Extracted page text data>

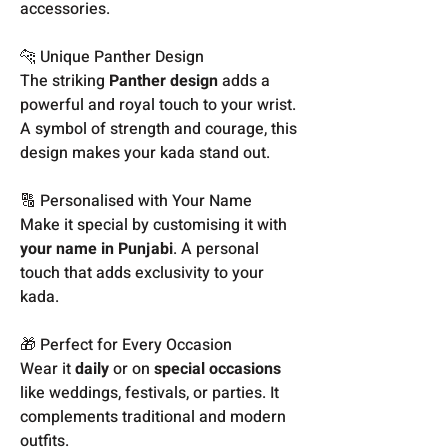
accessories.
🐆 Unique Panther Design
The striking
Panther design
adds a
powerful and royal touch to your wrist.
A symbol of strength and courage, this
design makes your kada stand out.
🔠 Personalised with Your Name
Make it special by customising it with
your name in Punjabi
. A personal
touch that adds exclusivity to your
kada.
🎁 Perfect for Every Occasion
Wear it
daily
or on
special occasions
like weddings, festivals, or parties. It
complements traditional and modern
outfits.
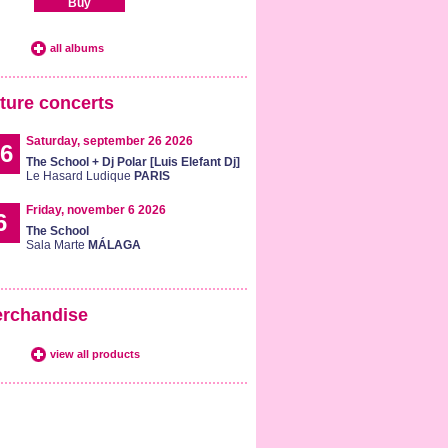
Buy
all albums
ture concerts
Saturday, september 26 2026
6
The School + Dj Polar [Luis Elefant Dj]
Le Hasard Ludique
PARIS
Friday, november 6 2026
6
The School
Sala Marte
MÁLAGA
rchandise
view all products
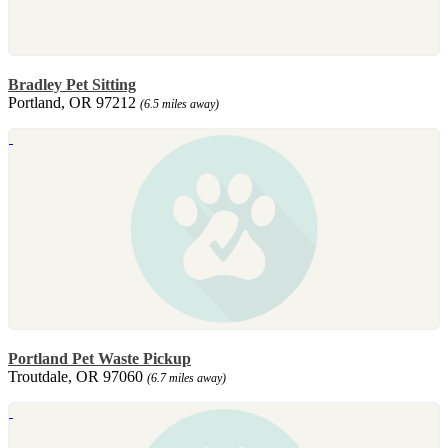
Bradley Pet Sitting
Portland, OR 97212
(6.5 miles away)
Portland Pet Waste Pickup
Troutdale, OR 97060
(6.7 miles away)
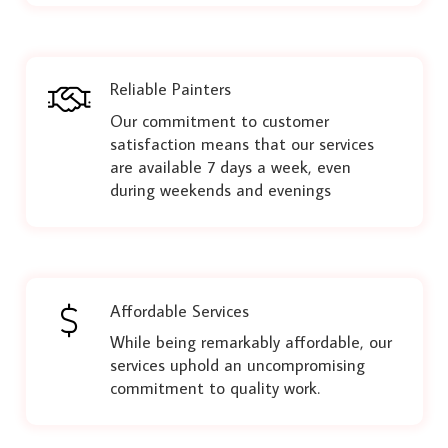
Reliable Painters
Our commitment to customer
satisfaction means that our services
are available 7 days a week, even
during weekends and evenings
Affordable Services
While being remarkably affordable, our
services uphold an uncompromising
commitment to quality work.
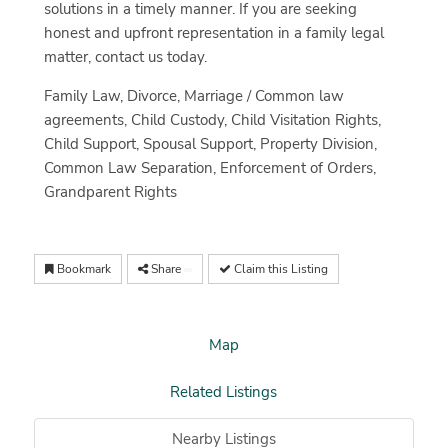
solutions in a timely manner. If you are seeking
honest and upfront representation in a family legal
matter, contact us today.
Family Law, Divorce, Marriage / Common law
agreements, Child Custody, Child Visitation Rights,
Child Support, Spousal Support, Property Division,
Common Law Separation, Enforcement of Orders,
Grandparent Rights
Bookmark
Share
Claim this Listing
Map
Related Listings
Nearby Listings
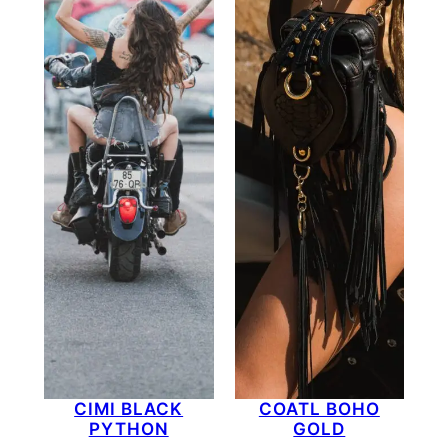
CIMI BLACK
COATL BOHO
PYTHON
GOLD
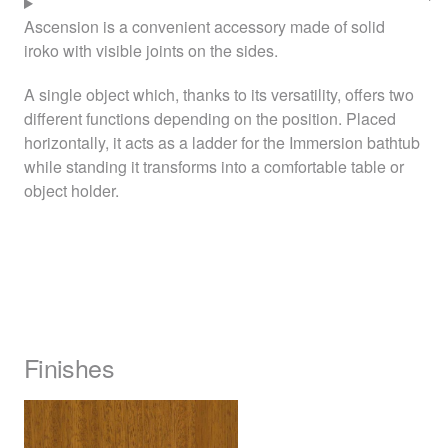
Ascension is a convenient accessory made of solid
iroko with visible joints on the sides.
A single object which, thanks to its versatility, offers two
different functions depending on the position. Placed
horizontally, it acts as a ladder for the Immersion bathtub
while standing it transforms into a comfortable table or
object holder.
Finishes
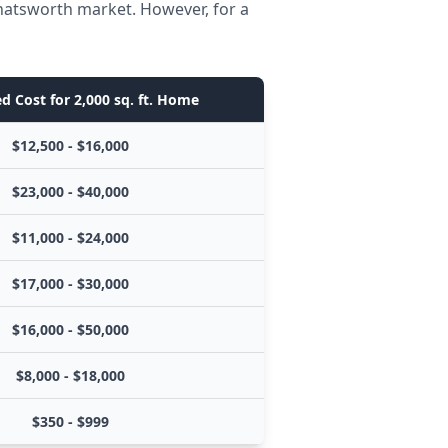
Chatsworth market. However, for a
d Cost for 2,000 sq. ft. Home
$12,500 - $16,000
$23,000 - $40,000
$11,000 - $24,000
$17,000 - $30,000
$16,000 - $50,000
$8,000 - $18,000
$350 - $999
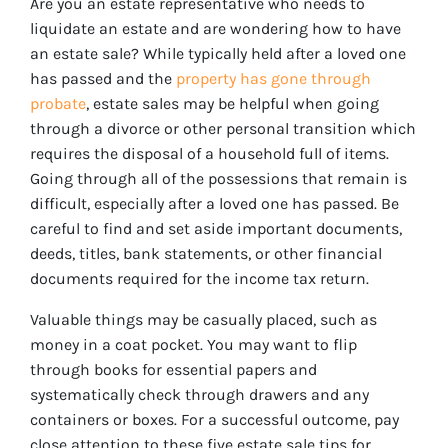
Are you an estate representative who needs to
liquidate an estate and are wondering how to have
an estate sale? While typically held after a loved one
has passed and the
property has gone through
probate
, estate sales may be helpful when going
through a divorce or other personal transition which
requires the disposal of a household full of items.
Going through all of the possessions that remain is
difficult, especially after a loved one has passed. Be
careful to find and set aside important documents,
deeds, titles, bank statements, or other financial
documents required for the income tax return.
Valuable things may be casually placed, such as
money in a coat pocket. You may want to flip
through books for essential papers and
systematically check through drawers and any
containers or boxes. For a successful outcome, pay
close attention to these five estate sale tips for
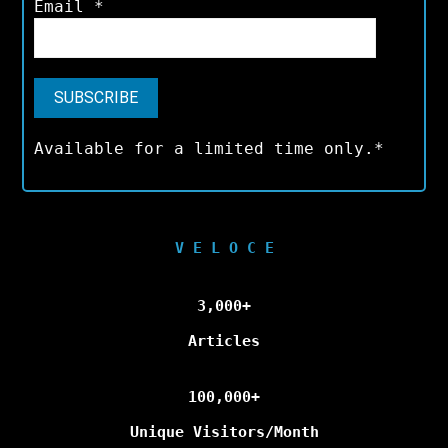
Email
*
Available for a limited time only.*
V E L O C E
3,000+
Articles
100,000+
Unique Visitors/Month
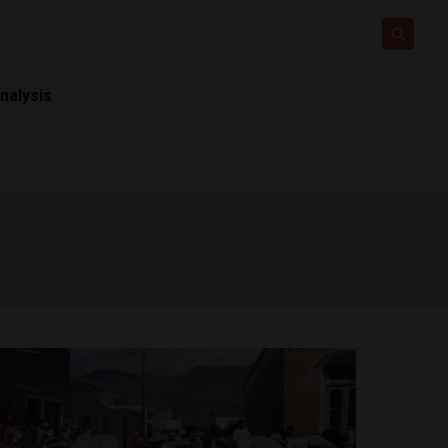
nalysis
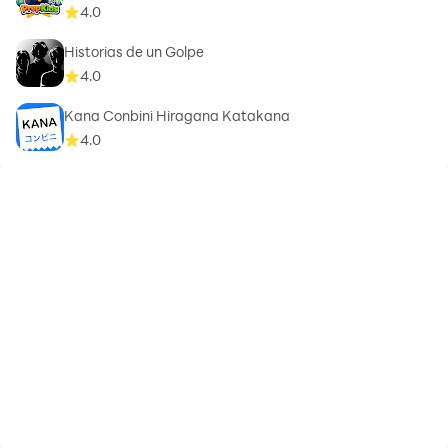
4.0
Historias de un Golpe
4.0
Kana Conbini Hiragana Katakana
4.0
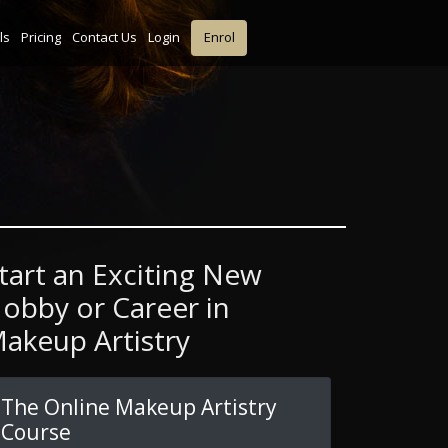
ls
Pricing
Contact Us
Login
Enrol
tart an Exciting New
obby or Career in
akeup Artistry
The Online Makeup Artistry
Course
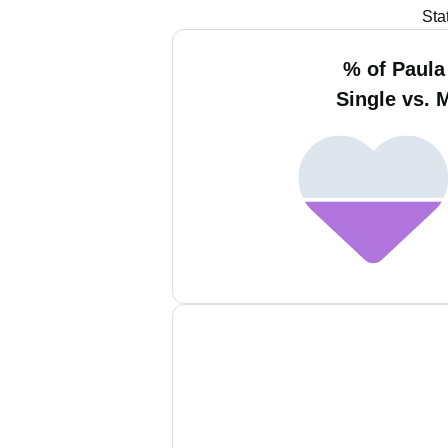
Sta
% of Paul
Single vs. 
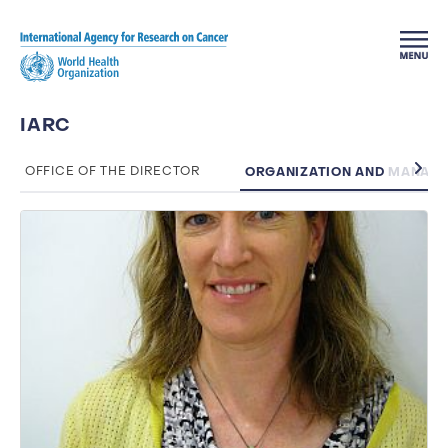
Skip to main content
IARC
ORGANIZATION AND MANAG
OFFICE OF THE DIRECTOR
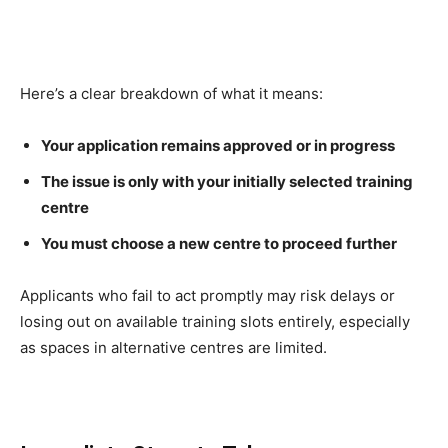
Here’s a clear breakdown of what it means:
Your application remains approved or in progress
The issue is only with your initially selected training
centre
You must choose a new centre to proceed further
Applicants who fail to act promptly may risk delays or
losing out on available training slots entirely, especially
as spaces in alternative centres are limited.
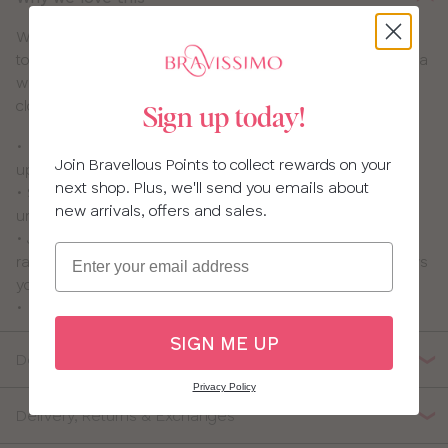
We know so many of you love the fit of our
Niya
– we do
too! That’s why we’ve brought you our Niya Smoothing bra
with smooth microfibre cups that disappear under your
clothes.
Sign up today!
• Light padded cotton lined cups give a rounded and
Join Bravellous Points to collect rewards on your
uplifted shape without adding extra bulk
next shop. Plus, we'll send you emails about
• Soft sheen microfibre outer cup gives a smooth look
new arrivals, offers and sales.
under your clothes
• J hook gives you the option to wear this style as a
Email
racerback which offers extra uplift and support and allows
you to hide straps under racerback tops
• Lace detailing for a delicate look and feel
SIGN ME UP
Details
Privacy Policy
Delivery, Returns & Exchanges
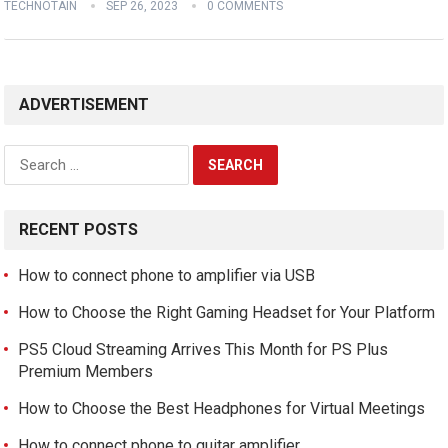
TECHNOTAIN
SEP 26, 2023
0 COMMENTS
ADVERTISEMENT
Search
for:
RECENT POSTS
How to connect phone to amplifier via USB
How to Choose the Right Gaming Headset for Your Platform
PS5 Cloud Streaming Arrives This Month for PS Plus
Premium Members
How to Choose the Best Headphones for Virtual Meetings
How to connect phone to guitar amplifier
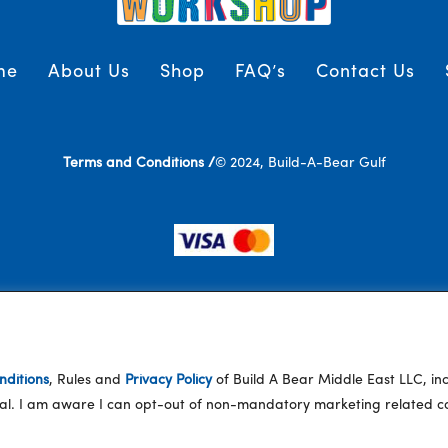
me
About Us
Shop
FAQ’s
Contact Us
Terms and Conditions /
© 2024, Build-A-Bear Gulf
ditions
, Rules and
Privacy Policy
of Build A Bear Middle East LLC, i
eral. I am aware I can opt-out of non-mandatory marketing related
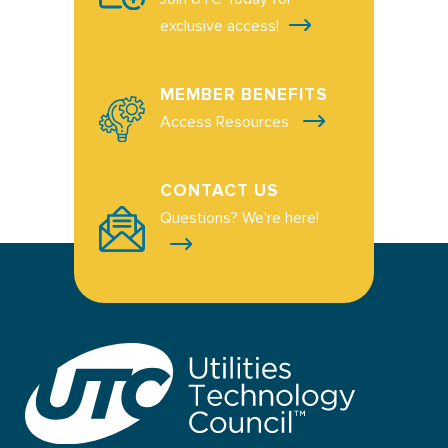
exclusive access!
MEMBER BENEFITS
Access Resources
CONTACT US
Questions? We're here!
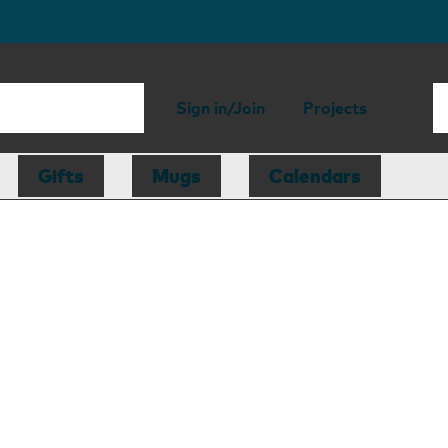
Sign in/Join
Projects
Gifts
Mugs
Calendars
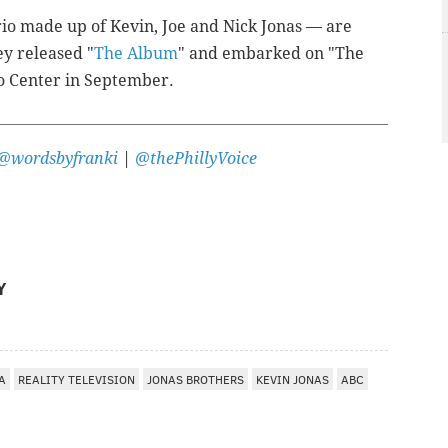
io made up of Kevin, Joe and Nick Jonas — are
ey released "
The Album
" and embarked on "The
o Center in September.
@wordsbyfranki
|
@thePhillyVoice
Y
A
REALITY TELEVISION
JONAS BROTHERS
KEVIN JONAS
ABC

Problem> Check each line of the data above for the word "Niya" and say how many lines contain it, giving nothing besides the number.

Expected output> 2